Induced Electric Field In Circuit With Varying Resistance

[PumpkinCougar95]

Homework Statement

This is irodov's problem #310 in electrodynamics

A long solenoid of cross-sectional radius a has a thin insulated wire ring tightly put on its winding; one half of the ring has the resistance $\beta$ times that of the other half. The magnetic induction produced by the solenoid varies with time as B = bt, where b is a constant. Find the magnitude of the electric field strength in the ring.

Homework Equations

Provided solution:
https://drive.google.com/file/d/0B2jHGkWhC0E2eWtIOXV2SWFVdmM/view?usp=sharing

The Attempt at a Solution

Why have we not used the formula :

$E = \frac {r}{2} \frac {dB} {dt}$ for the Electric field , where r is the radius of the circle.
Why is the electric field dependent on the resistance?

Also, How can charges just accumulate in a wire? Why doesn't this happen in other cases?

Lastly, The solution states that the current in the 2 sections must be different, yet it has taken the current to be the same in its first two equations, why is this?

Thanks for your help!

 

[cnh1995]

Also, How can charges just accumulate in a wire?

They accumulate on the surface of the wire to aid the electric field in the part of higher resistance and oppose the electric field in the part of lower resistance, so as to make the currents equal in both the parts. It is a series circuit after all.

Lastly, The solution states that the current in the 2 sections must be different,

The currents are different initially. This causes the charges to accumulate at the junction of the two resistances and the currents become equal in very short time (typically of the order of 10^-12 s or smaller).

 

[PumpkinCougar95]

Thanks for Replying
But i thought that whenever there is a changing B field it creates a E field by the equation $E = \frac {r}{2} \frac {db}{dt}$ irrespective of the circuit in question. Then how is it that in this case, the E field is dependant upon the resistance? Is it that the E field the question is asking about an electrostatic field created by those induced charges?
Also, how do you know the charges will be on the surface?

 

[cnh1995]

Also, how do you know the charges will be on the surface?
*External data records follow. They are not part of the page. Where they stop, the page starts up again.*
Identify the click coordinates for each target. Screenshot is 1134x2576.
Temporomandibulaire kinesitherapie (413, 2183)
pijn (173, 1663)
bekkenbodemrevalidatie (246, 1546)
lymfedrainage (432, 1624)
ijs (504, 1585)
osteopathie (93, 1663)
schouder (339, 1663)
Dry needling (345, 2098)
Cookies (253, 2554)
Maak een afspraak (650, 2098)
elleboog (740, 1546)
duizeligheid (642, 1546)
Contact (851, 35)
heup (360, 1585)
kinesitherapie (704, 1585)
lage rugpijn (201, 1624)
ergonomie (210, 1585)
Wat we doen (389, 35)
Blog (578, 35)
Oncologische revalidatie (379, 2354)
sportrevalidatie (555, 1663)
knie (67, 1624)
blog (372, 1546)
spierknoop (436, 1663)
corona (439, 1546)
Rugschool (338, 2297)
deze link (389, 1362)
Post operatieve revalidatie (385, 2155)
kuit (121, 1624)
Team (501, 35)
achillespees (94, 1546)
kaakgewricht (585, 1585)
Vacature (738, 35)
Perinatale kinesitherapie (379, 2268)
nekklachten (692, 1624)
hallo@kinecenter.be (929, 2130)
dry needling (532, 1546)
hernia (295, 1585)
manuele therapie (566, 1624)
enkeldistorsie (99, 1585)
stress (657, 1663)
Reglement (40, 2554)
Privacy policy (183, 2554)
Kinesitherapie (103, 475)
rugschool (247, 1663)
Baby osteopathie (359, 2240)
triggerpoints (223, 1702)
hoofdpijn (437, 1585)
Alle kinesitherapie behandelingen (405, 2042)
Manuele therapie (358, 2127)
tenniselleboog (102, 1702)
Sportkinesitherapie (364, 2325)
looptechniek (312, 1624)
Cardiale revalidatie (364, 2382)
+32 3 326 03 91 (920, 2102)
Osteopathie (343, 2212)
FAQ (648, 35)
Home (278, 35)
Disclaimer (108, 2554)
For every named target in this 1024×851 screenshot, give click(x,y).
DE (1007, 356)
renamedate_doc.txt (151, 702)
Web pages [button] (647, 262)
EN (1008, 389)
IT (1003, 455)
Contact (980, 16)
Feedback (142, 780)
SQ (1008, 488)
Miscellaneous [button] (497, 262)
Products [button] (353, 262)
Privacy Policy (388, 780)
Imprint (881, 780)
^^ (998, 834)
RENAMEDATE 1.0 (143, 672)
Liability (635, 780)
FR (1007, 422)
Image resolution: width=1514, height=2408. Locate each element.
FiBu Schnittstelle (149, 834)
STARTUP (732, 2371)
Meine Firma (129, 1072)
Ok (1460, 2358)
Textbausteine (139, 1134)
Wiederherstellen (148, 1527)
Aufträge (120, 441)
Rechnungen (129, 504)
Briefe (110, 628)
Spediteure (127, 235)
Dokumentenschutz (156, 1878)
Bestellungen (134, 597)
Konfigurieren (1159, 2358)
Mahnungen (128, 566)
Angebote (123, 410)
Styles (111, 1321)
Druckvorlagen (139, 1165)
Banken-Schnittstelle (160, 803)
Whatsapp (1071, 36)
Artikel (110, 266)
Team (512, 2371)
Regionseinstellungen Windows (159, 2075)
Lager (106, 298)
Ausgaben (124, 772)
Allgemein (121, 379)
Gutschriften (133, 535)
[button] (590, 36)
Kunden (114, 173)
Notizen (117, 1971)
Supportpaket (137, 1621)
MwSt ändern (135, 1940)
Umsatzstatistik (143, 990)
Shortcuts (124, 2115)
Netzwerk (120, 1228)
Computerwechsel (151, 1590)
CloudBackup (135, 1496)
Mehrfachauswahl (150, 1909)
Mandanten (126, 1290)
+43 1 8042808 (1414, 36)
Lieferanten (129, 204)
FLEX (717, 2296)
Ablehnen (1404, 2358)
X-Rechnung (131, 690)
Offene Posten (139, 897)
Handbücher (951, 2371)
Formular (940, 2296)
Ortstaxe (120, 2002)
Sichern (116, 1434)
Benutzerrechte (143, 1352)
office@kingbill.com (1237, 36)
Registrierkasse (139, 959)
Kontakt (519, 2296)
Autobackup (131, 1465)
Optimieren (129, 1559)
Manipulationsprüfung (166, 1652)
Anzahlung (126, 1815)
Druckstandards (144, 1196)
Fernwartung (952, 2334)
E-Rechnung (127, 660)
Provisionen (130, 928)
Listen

Initially, the currents (or flows of charges) will be different in both the parts. This means there is a momentary charge imbalance i.e. in one part, there is an excess of electrons while in the other part, there is a deficiency of electrons. Where does the extra charge in a conductor go? It has to accumulate on the surface. This accumulation stops only when both the currents are same, i.e. no charge imbalance.

But i thought that whenever there is a changing B field it creates a E field by the equation E=r2dbdtE=r2dbdtE = \frac {r}{2} \frac {db}{dt} irrespective of the circuit in question.

First, the formula doesn't look correct. Area of the loop is pi*r².

Yes, the "induced" electric field is independent of the resistance and by symmetry, it should be same in both the halves of the circuit. But this gives rise to charge imbalance and in response, the surface charges rearrange themselves until there is no charge imbalance. This means, while the "induced" emfs are independent of the resistance, the "net" electric fields in both the parts strongly depend on the resistances of the parts.

This happens in circuits without varying B-fields as well. Look up 'surface charge feedback mechanism' in circuits. It will give you some insight about the concept of voltage drop and Kirchhoff's rules. It is very interesting.